Improve logs of the Sidekiq reliable fetcher
🔭 What does this MR do and why?
When sidekiq is shutdown (as it was explained to me here a few months ago, not sure if the situation is still the same), sometimes, we will try to re-enqueue jobs into their queues using this method.
As you can see the method will create a log entry. The problem is that, this entry contains not a lot of elements to identify the job. We do have the jid
and queue
but that doesn't help a lot.
The problem is that it's not exactly clear which job (class) has been re enqueued. Let's say that we want to run an analysis on these logs to know which job get interrupted the most of the time. It's impossible.
This MR proposes to add the class
field to the log entry, increasing the observability of this aspect.
🦄 Screenshots or screen recordings
Well, sidekiq, background jobs... Not really related to screens
⚙ How to set up and validate locally
(credits to this comment)
- Update
config/initializers/sidekiq.rb
to force a higher rate of jobs clean up
diff --git a/config/initializers/sidekiq.rb b/config/initializers/sidekiq.rb
index 8df12671f265..6a6dabf911ab 100644
--- a/config/initializers/sidekiq.rb
+++ b/config/initializers/sidekiq.rb
@@ -35,6 +35,8 @@ def enable_semi_reliable_fetch_mode?
Sidekiq.configure_server do |config|
config[:strict] = false
config[:queues] = Gitlab::SidekiqConfig.expand_queues(config[:queues])
+ config[:lease_interval] = 5
+ config[:cleanup_interval] = 10
-
Restart the sidekiq process
gdk restart rails-background-jobs
-
I navigated to http://localhost:3000/admin/sidekiq/cron and clicked
Disable All
. This will silence the logs. -
Run
gdk tail rails-background-jobs
to tail logs. -
Enqueue a job using
gdk rails c
, I enqueued a harmless long-running job
[1] pry(main)> Chaos::SleepWorker.perform_async(240)
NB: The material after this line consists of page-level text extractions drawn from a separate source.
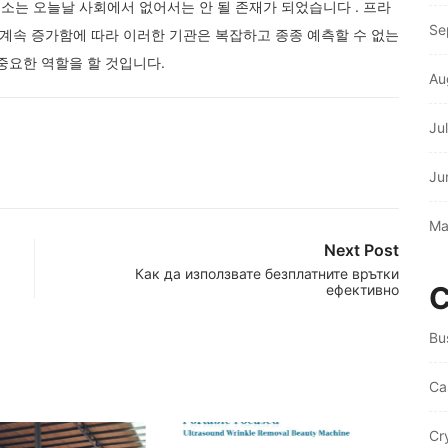
소는 오늘날 사회에서 없어서는 안 될 존재가 되었습니다 . 프라
Se
 계속 증가함에 따라 이러한 기관은 복잡하고 종종 예측할 수 없는
중요한 역할을 할 것입니다.
Au
Ju
Ju
Ma
Next Post
Как да използвате безплатните врътки
C
ефективно
Bu
Ca
Cr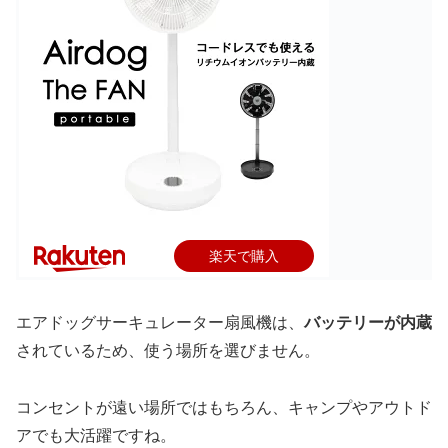
楽天で購入
エアドッグサーキュレーター扇風機は、
バッテリーが内蔵
されているため、使う場所を選びません。
コンセントが遠い場所ではもちろん、キャンプやアウトド
アでも大活躍ですね。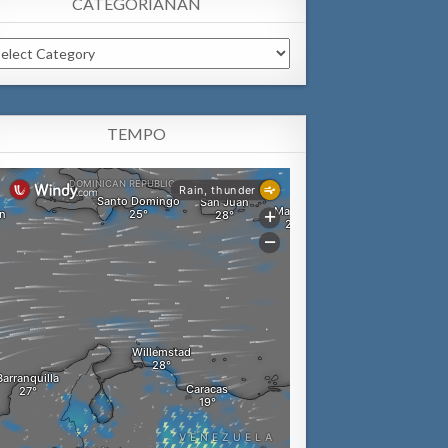
CATEGORIANAN
tegorianan
TEMPO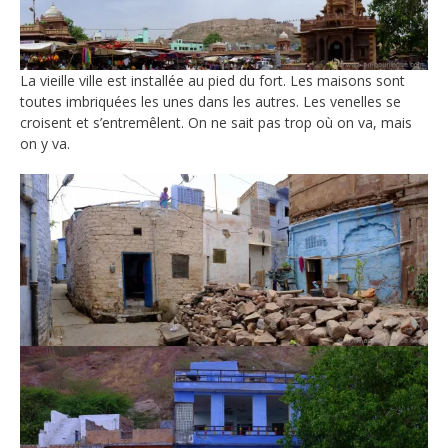
La vieille ville est installée au pied du fort. Les maisons sont
toutes imbriquées les unes dans les autres. Les venelles se
croisent et s’entremêlent. On ne sait pas trop où on va, mais
on y va.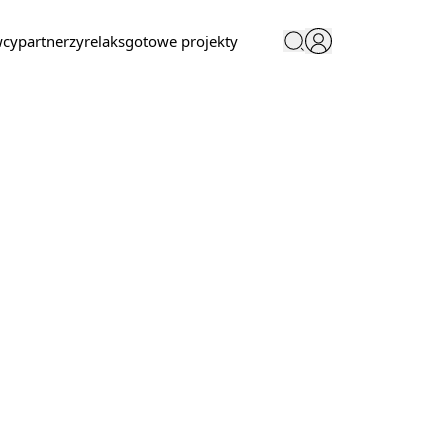
wcy
partnerzy
relaks
gotowe projekty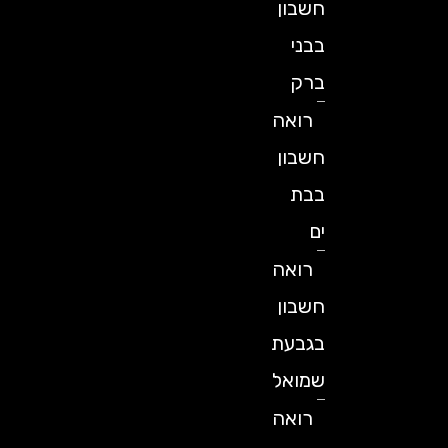
חשבון
בבני
ברק
רואה
חשבון
בבת
ים
רואה
חשבון
בגבעת
שמואל
רואה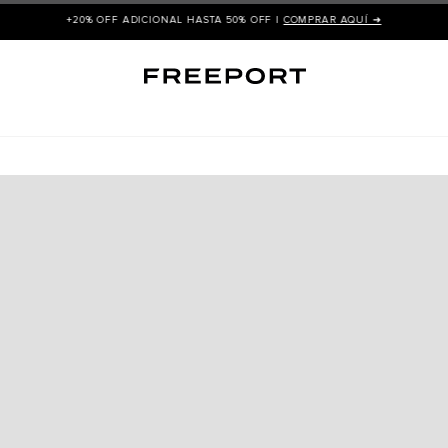
+20% OFF ADICIONAL HASTA 50% OFF |
COMPRAR AQUÍ ➜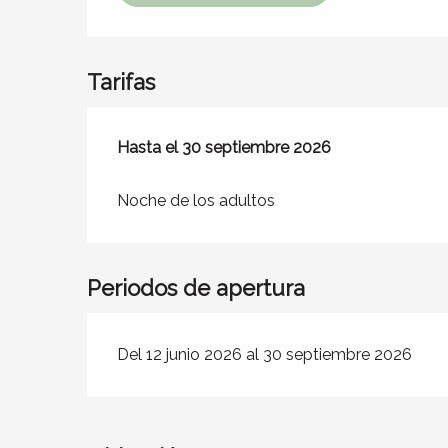
Tarifas
Desde
Hasta el
12 junio 2026
30 septiembre 2026
hasta
30 septiembre 20
Noche de los adultos
Periodos de apertura
Del 12 junio 2026 al 30 septiembre 2026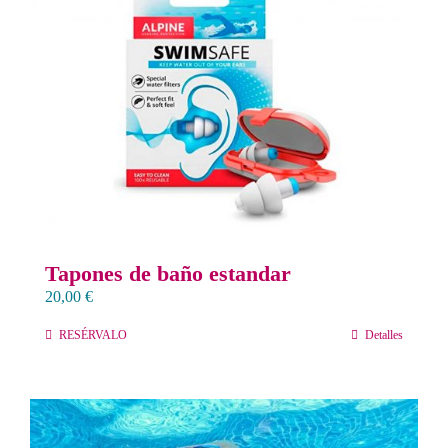
Contacto
Llámanos 912 129 122
Tapones de baño estandar
20,00
€
RESÉRVALO
Detalles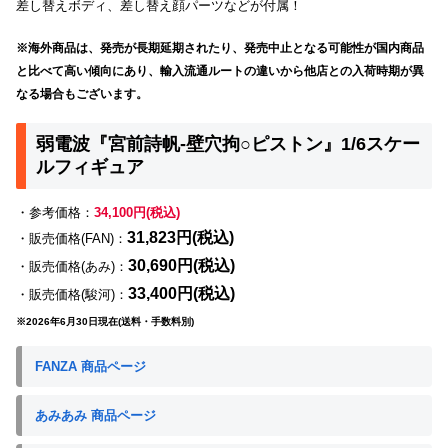
差し替えボディ、差し替え顔パーツなどが付属！
※海外商品は、発売が長期延期されたり、発売中止となる可能性が国内商品
と比べて高い傾向にあり、輸入流通ルートの違いから他店との入荷時期が異
なる場合もございます。
弱電波『宮前詩帆-壁穴拘○ピストン』1/6スケー
ルフィギュア
・参考価格：
34,100円(税込)
31,823円(税込)
・販売価格(FAN)：
30,690円(税込)
・販売価格(あみ)：
33,400円(税込)
・販売価格(駿河)：
※2026年6月30日現在(送料・手数料別)
FANZA 商品ページ
あみあみ 商品ページ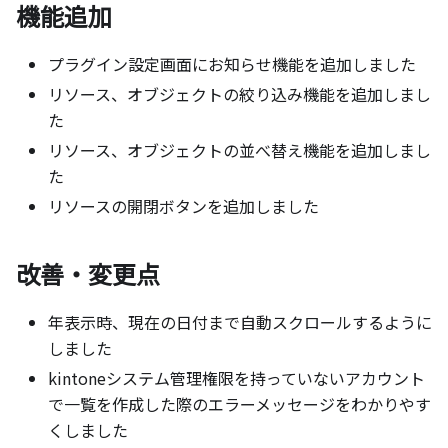
機能追加
プラグイン設定画面にお知らせ機能を追加しました
リソース、オブジェクトの絞り込み機能を追加しまし
た
リソース、オブジェクトの並べ替え機能を追加しまし
た
リソースの開閉ボタンを追加しました
改善・変更点
年表示時、現在の日付まで自動スクロールするように
しました
kintoneシステム管理権限を持っていないアカウント
で一覧を作成した際のエラーメッセージをわかりやす
くしました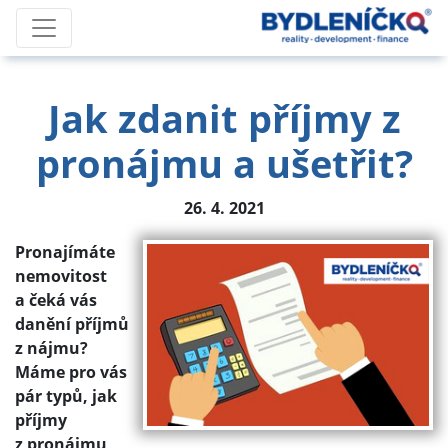
Jak zdanit příjmy z
pronájmu a ušetřit?
26. 4. 2021
Pronajímáte
nemovitost
a čeká vás
danění příjmů
z nájmu?
Máme pro vás
pár typů, jak
příjmy
z pronájmu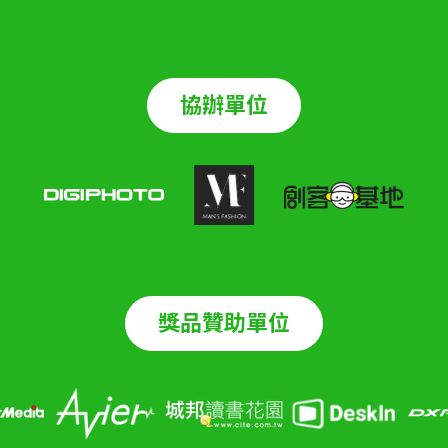
協辦單位
獎品贊助單位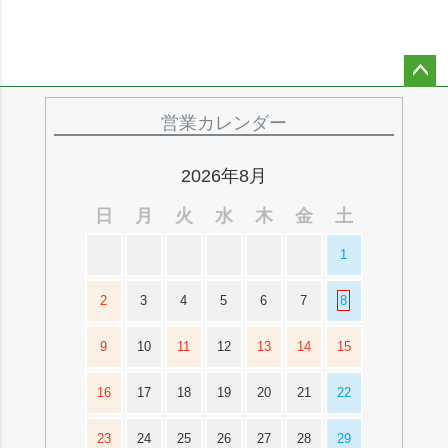
ペー
ジト
営業カレンダー
ップ
へ
2026年8月
日
月
火
水
木
金
土
1
2
3
4
5
6
7
8
9
10
11
12
13
14
15
16
17
18
19
20
21
22
23
24
25
26
27
28
29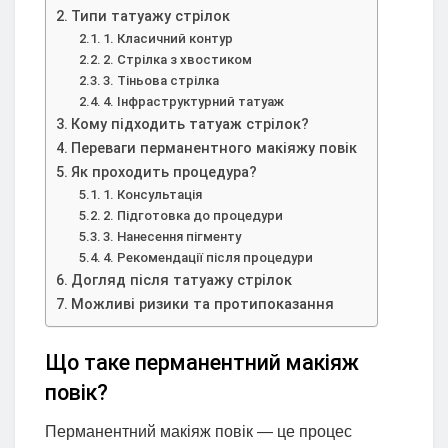
Типи татуажу стрілок
1. Класичний контур
2. Стрілка з хвостиком
3. Тіньова стрілка
4. Інфраструктурний татуаж
Кому підходить татуаж стрілок?
Переваги перманентного макіяжу повік
Як проходить процедура?
1. Консультація
2. Підготовка до процедури
3. Нанесення пігменту
4. Рекомендації після процедури
Догляд після татуажу стрілок
Можливі ризики та протипоказання
Що таке перманентний макіяж
повік?
Перманентний макіяж повік — це процес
=> "a382beb0da31c0e9e0e9db6b"
- Use
gdk redis-cli -n 1
and delete the heartbeat so that the cleanup process will think the job is dead.
redis /Users/sylvesterchin/work/gitlab-development-kit/redis/redis.socket[1]> keys *reliable-fetcher-heartbeat-*
1) "reliable-fetcher-heartbeat-SylvestersMBP2.localdomain-67195-4d63cd867499"
redis /Users/sylvesterchin/work/gitlab-development-kit/redis/redis.socket[1]> del reliable-fetcher-heartbeat-SylvestersMBP2.localdomain-67195-4d63cd867499
(integer) 1
- Observe log message:
2023-12-18_02:19:30.50192 rails-background-jobs : {"severity":"INFO","time":"2023-12-18T02:19:30.501Z","message":"Cleaning working queues"}
2023-12-18_02:19:30.50598 rails-background-jobs : {"severity":"INFO","time":"2023-12-18T02:19:30.505Z","message":"Pushed job 794082f4a1847cea9b253ef1 back to queue queue:default","jid":"794082f4a1847cea9b253ef1","class":"Chaos::SleepWorker","queue":"queue:default","retry":0}
🏎 MR acceptance checklist
This checklist encourages us to confirm any changes have been analyzed to reduce risks in quality, performance, reliability, security, and maintainability.
-
I have evaluated the MR acceptance checklist for this MR.